EXERCISE REQUIREMENTS:
The goal is a clean copy of all the data below, with pictures dropped and everything else retyped exactly.
****************************************
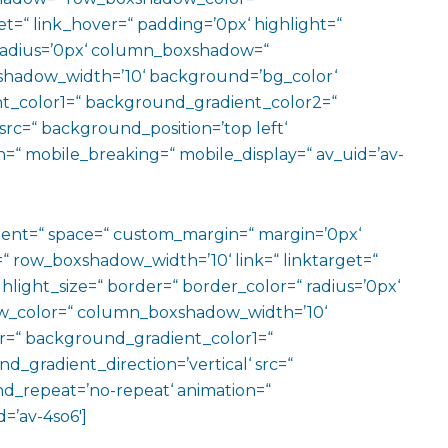
t=“ link_hover=“ padding=’0px‘ highlight=“
“ radius=’0px‘ column_boxshadow=“
hadow_width=’10‘ background=’bg_color‘
t_color1=“ background_gradient_color2=“
src=“ background_position=’top left‘
=“ mobile_breaking=“ mobile_display=“ av_uid=’av-
ment=“ space=“ custom_margin=“ margin=’0px‘
row_boxshadow_width=’10‘ link=“ linktarget=“
hlight_size=“ border=“ border_color=“ radius=’0px‘
_color=“ column_boxshadow_width=’10‘
=“ background_gradient_color1=“
gradient_direction=’vertical‘ src=“
nd_repeat=’no-repeat‘ animation=“
=’av-4so6′]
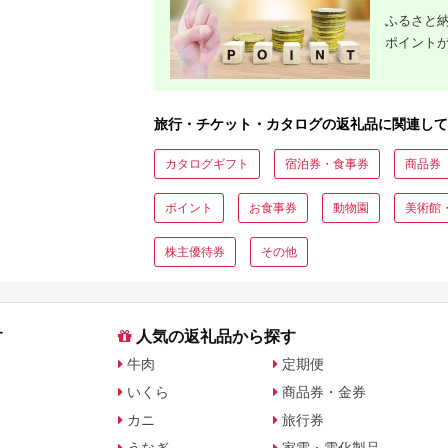
ふるさと納
ポイント
旅行・チケット・カタログの返礼品に関連して
カタログギフト
宿泊券・食事券
商品券
ポイント
お食事券
動物園
美術館
株主優待券
その他
す
人気の返礼品から探す
牛肉
定期便
いくら
商品券・金券
カニ
旅行券
うなぎ
家電・電化製品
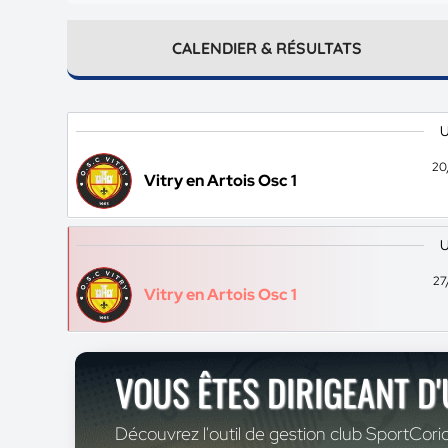
CALENDIER & RÉSULTATS
U
20
Vitry en Artois Osc 1
U
27
Vitry en Artois Osc 1
VOUS ÊTES DIRIGEANT D
Découvrez l'outil de gestion club SportCoric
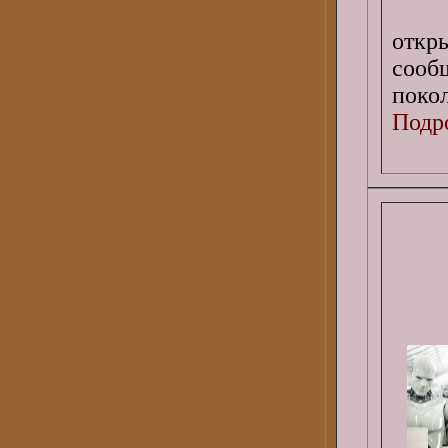
откр
сооб
покол
Подро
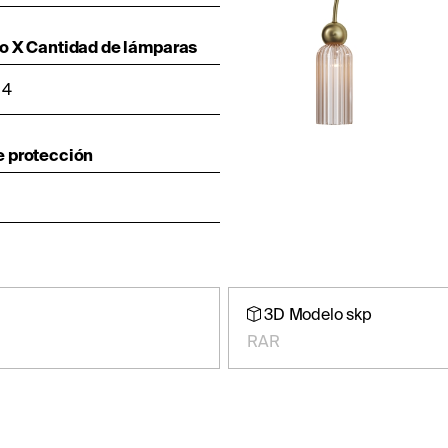
lo X Cantidad de lámparas
 4
e protección
3D Modelo skp
RAR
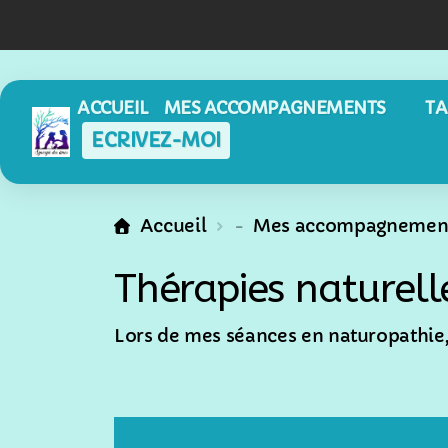
ACCUEIL
MES ACCOMPAGNEMENTS
TA
ECRIVEZ-MOI
Accueil
-
Mes accompagnemen
Thérapies naturel
Lors de mes séances en naturopathie,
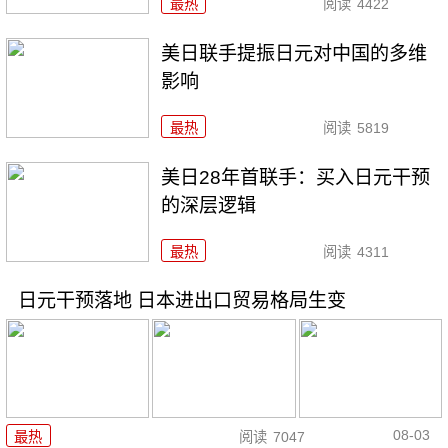
最热
阅读
4422
美日联手提振日元对中国的多维
影响
最热
阅读
5819
美日28年首联手：买入日元干预
的深层逻辑
最热
阅读
4311
日元干预落地 日本进出口贸易格局生变
08-03
最热
阅读
7047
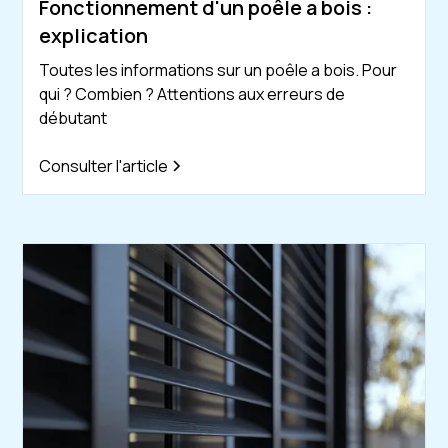
Fonctionnement d'un poêle a bois :
explication
Toutes les informations sur un poêle a bois. Pour
qui ? Combien ? Attentions aux erreurs de
débutant
Consulter l'article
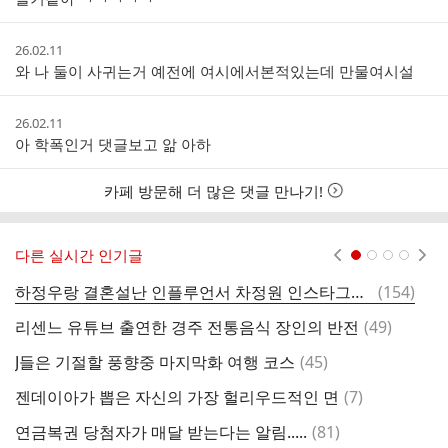
간
작
26.02.11
성
와 나 둘이 사귀는거 예전에 여시에서본적있는데 만물여시설
시
간
작
26.02.11
성
아 학폭인거 댓글보고 앎 아하
시
간
카페 방문해 더 많은 댓글 만나기!
다른 실시간 인기글
현재페이지 1
2
3
4
댓
하정우랑 결혼설난 인플루언서 차정원 인스타그램 사진들.jpg
(
154
)
축
글
댓
리센느 유튜브 출연한 경주 전통음식 장인의 반전
(
49
)
너
글
댓
J들은 기절할 풍향중 마지막화 여행 코스
(
45
)
캣
글
댓
젠데이아가 뽑은 자신의 가장 헐리우드적인 면
(
7
)
글
댓
연금복권 당첨자가 매달 받는다는 알림.....
(
81
)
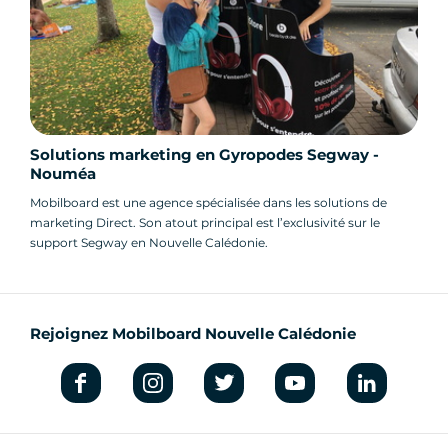
Solutions marketing en Gyropodes Segway -
Nouméa
Mobilboard est une agence spécialisée dans les solutions de
marketing Direct. Son atout principal est l’exclusivité sur le
support Segway en Nouvelle Calédonie.
Rejoignez Mobilboard Nouvelle Calédonie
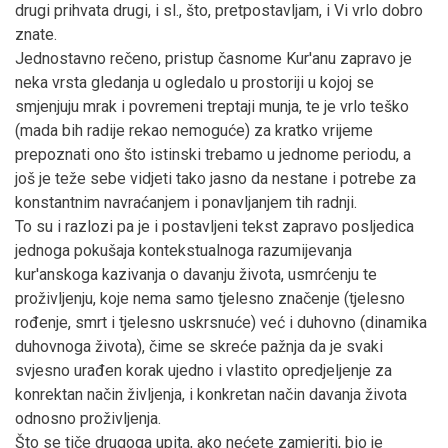
drugi prihvata drugi, i sl., što, pretpostavljam, i Vi vrlo dobro
znate.
Jednostavno rečeno, pristup časnome Kur'anu zapravo je
neka vrsta gledanja u ogledalo u prostoriji u kojoj se
smjenjuju mrak i povremeni treptaji munja, te je vrlo teško
(mada bih radije rekao nemoguće) za kratko vrijeme
prepoznati ono što istinski trebamo u jednome periodu, a
još je teže sebe vidjeti tako jasno da nestane i potrebe za
konstantnim navraćanjem i ponavljanjem tih radnji.
To su i razlozi pa je i postavljeni tekst zapravo posljedica
jednoga pokušaja kontekstualnoga razumijevanja
kur'anskoga kazivanja o davanju života, usmrćenju te
proživljenju, koje nema samo tjelesno značenje (tjelesno
rođenje, smrt i tjelesno uskrsnuće) već i duhovno (dinamika
duhovnoga života), čime se skreće pažnja da je svaki
svjesno urađen korak ujedno i vlastito opredjeljenje za
konrektan način življenja, i konkretan način davanja života
odnosno proživljenja.
Što se tiče drugoga upita, ako nećete zamjeriti, bio je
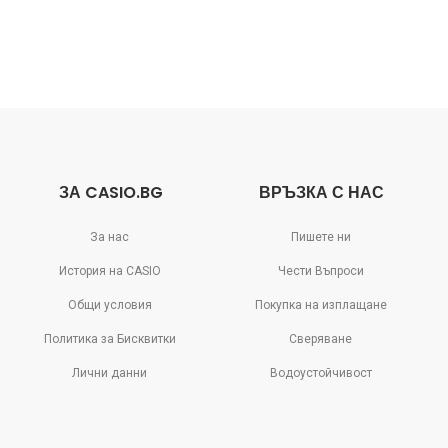
ЗА CASIO.BG
ВРЪЗКА С НАС
За нас
Пишете ни
История на CASIO
Чести Въпроси
Общи условия
Покупка на изплащане
Политика за Бисквитки
Сверяване
Лични данни
Водоустойчивост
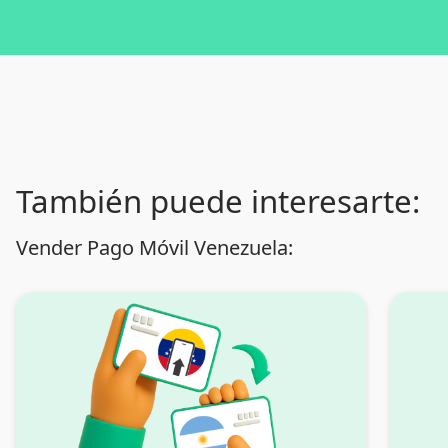
También puede interesarte:
Vender Pago Móvil Venezuela:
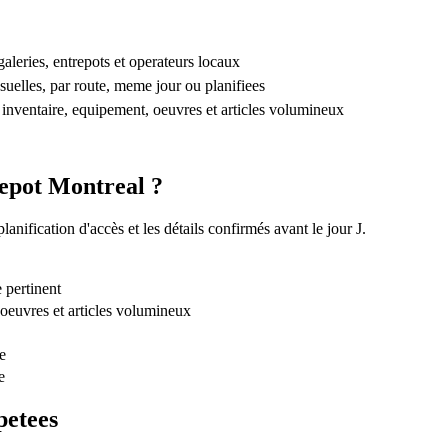
leries, entrepots et operateurs locaux
uelles, par route, meme jour ou planifiees
 inventaire, equipement, oeuvres et articles volumineux
repot Montreal ?
nification d'accès et les détails confirmés avant le jour J.
 pertinent
oeuvres et articles volumineux
e
e
petees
****************************************
RESULT OF THIS EXERCISE:
t=“ link_hover=“ padding=’0px‘ highlight=“
“ radius=’0px‘ column_boxshadow=“
hadow_width=’10‘ background=’bg_color‘
t_color1=“ background_gradient_color2=“
src=“ background_position=’top left‘
=“ mobile_breaking=“ mobile_display=“ av_uid=’av-
ment=“ space=“ custom_margin=“ margin=’0px‘
row_boxshadow_width=’10‘ link=“ linktarget=“
hlight_size=“ border=“ border_color=“ radius=’0px‘
_color=“ column_boxshadow_width=’10‘
=“ background_gradient_color1=“
gradient_direction=’vertical‘ src=“
nd_repeat=’no-repeat‘ animation=“
=’av-4so6′]
ふるさと納
ポイント
旅行・チケット・カタログの返礼品に関連して
カタログギフト
宿泊券・食事券
商品券
ポイント
お食事券
動物園
美術館
株主優待券
その他
す
人気の返礼品から探す
牛肉
定期便
いくら
商品券・金券
カニ
旅行券
うなぎ
家電・電化製品
CALENDIER & RÉSULTATS
U
20
Vitry en Artois Osc 1
U
27
Vitry en Artois Osc 1
VOUS ÊTES DIRIGEANT D
Découvrez l'outil de gestion club SportCoric
откр
сооб
покол
Подро
lo X Cantidad de lámparas
 4
e protección
3D Modelo skp
RAR
ACCUEIL
MES ACCOMPAGNEMENTS
TA
ECRIVEZ-MOI
Accueil
-
Mes accompagnemen
Thérapies naturel
Lors de mes séances en naturopathie,
最热
阅读
4422
美日联手提振日元对中国的多维
影响
最热
阅读
5819
美日28年首联手：买入日元干预
的深层逻辑
最热
阅读
4311
日元干预落地 日本进出口贸易格局生变
08-03
最热
阅读
7047
Fonctionnement d'un poêle a bois :
explication
Toutes les informations sur un poêle a bois. Pour
qui ? Combien ? Attentions aux erreurs de
débutant
Consulter l'article
간
작
26.02.11
성
와 나 둘이 사귀는거 예전에 여시에서본적있는데 만물여시설
시
간
작
26.02.11
성
아 학폭인거 댓글보고 앎 아하
시
간
카페 방문해 더 많은 댓글 만나기!
다른 실시간 인기글
현재페이지 1
2
3
4
댓
하정우랑 결혼설난 인플루언서 차정원 인스타그램 사진들.jpg
(
154
)
축
글
댓
리센느 유튜브 출연한 경주 전통음식 장인의 반전
(
49
)
너
글
댓
J들은 기절할 풍향중 마지막화 여행 코스
(
45
)
캣
글
댓
젠데이아가 뽑은 자신의 가장 헐리우드적인 면
(
7
)
글
댓
연금복권 당첨자가 매달 받는다는 알림.....
(
81
)
Solutions marketing en Gyropodes Segway -
Nouméa
Mobilboard est une agence spécialisée dans les solutions de
marketing Direct. Son atout principal est l’exclusivité sur le
support Segway en Nouvelle Calédonie.
Rejoignez Mobilboard Nouvelle Calédonie
drugi prihvata drugi, i sl., što, pretpostavljam, i Vi vrlo dobro
znate.
Jednostavno rečeno, pristup časnome Kur'anu zapravo je
neka vrsta gledanja u ogledalo u prostoriji u kojoj se
smjenjuju mrak i povremeni treptaji munja, te je vrlo teško
(mada bih radije rekao nemoguće) za kratko vrijeme
prepoznati ono što istinski trebamo u jednome periodu, a
još je teže sebe vidjeti tako jasno da nestane i potrebe za
konstantnim navraćanjem i ponavljanjem tih radnji.
To su i razlozi pa je i postavljeni tekst zapravo posljedica
jednoga pokušaja kontekstualnoga razumijevanja
kur'anskoga kazivanja o davanju života, usmrćenju te
proživljenju, koje nema samo tjelesno značenje (tjelesno
rođenje, smrt i tjelesno uskrsnuće) već i duhovno (dinamika
duhovnoga života), čime se skreće pažnja da je svaki
svjesno urađen korak ujedno i vlastito opredjeljenje za
konrektan način življenja, i konkretan način davanja života
odnosno proživljenja.
Što se tiče drugoga upita, ako nećete zamjeriti, bio je
ЗА CASIO.BG
ВРЪЗКА С НАС
За нас
Пишете ни
История на CASIO
Чести Въпроси
Общи условия
Покупка на изплащане
Политика за Бисквитки
Сверяване
Лични данни
Водоустойчивост
También puede interesarte:
Vender Pago Móvil Venezuela:
leries, entrepots et operateurs locaux
uelles, par route, meme jour ou planifiees
 inventaire, equipement, oeuvres et articles volumineux
repot Montreal ?
nification d'accès et les détails confirmés avant le jour J.
 pertinent
oeuvres et articles volumineux
e
e
petees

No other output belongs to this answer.